--- RECORDS PROVIDED ---

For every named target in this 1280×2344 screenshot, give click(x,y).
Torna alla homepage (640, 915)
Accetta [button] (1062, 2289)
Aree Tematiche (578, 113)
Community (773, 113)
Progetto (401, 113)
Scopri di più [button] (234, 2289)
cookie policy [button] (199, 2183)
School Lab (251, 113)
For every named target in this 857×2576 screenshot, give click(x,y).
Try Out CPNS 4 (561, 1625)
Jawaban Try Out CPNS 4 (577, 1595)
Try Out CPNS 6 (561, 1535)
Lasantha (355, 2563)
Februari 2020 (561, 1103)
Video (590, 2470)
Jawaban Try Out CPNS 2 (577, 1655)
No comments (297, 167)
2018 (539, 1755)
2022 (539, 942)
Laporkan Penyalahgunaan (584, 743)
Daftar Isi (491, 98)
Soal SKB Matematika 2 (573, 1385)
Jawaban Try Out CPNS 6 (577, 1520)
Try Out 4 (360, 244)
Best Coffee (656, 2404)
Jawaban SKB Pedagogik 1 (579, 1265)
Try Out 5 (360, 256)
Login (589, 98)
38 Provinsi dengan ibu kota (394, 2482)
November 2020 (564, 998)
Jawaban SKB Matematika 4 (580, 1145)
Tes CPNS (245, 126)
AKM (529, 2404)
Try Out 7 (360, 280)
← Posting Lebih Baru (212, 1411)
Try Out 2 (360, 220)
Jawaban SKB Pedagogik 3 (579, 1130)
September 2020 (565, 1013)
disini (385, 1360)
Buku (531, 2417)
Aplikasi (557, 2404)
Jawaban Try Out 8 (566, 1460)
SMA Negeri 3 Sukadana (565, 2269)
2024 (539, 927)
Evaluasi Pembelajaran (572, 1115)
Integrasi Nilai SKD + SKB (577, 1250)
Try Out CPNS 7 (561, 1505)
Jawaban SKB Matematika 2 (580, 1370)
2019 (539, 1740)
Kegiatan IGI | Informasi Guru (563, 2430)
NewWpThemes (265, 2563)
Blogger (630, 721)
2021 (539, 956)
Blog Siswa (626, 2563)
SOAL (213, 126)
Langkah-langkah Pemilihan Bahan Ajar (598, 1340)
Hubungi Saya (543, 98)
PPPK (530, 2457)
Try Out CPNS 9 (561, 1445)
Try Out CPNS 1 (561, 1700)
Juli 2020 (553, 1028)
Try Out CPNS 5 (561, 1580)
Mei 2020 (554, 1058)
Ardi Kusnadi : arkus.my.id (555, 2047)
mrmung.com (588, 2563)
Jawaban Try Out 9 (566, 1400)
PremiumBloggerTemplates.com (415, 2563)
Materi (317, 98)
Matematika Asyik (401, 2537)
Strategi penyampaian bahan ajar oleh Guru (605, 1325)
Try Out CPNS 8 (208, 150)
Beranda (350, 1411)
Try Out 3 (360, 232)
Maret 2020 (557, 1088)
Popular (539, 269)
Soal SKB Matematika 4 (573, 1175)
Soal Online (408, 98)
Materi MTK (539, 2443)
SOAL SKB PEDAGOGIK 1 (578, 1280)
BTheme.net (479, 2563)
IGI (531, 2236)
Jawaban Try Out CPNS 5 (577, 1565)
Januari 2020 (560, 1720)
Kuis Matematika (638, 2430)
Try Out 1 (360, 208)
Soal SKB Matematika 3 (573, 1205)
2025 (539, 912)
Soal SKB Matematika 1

---

Starting at the top of the data above, repeat every line exactly until the line containing "cookie policy [button] (199, 2183)" has been given, then stop.

# OUTPUT FOR THIS EXERCISE
For every named target in this 1280×2344 screenshot, give click(x,y).
Torna alla homepage (640, 915)
Accetta [button] (1062, 2289)
Aree Tematiche (578, 113)
Community (773, 113)
Progetto (401, 113)
Scopri di più [button] (234, 2289)
cookie policy [button] (199, 2183)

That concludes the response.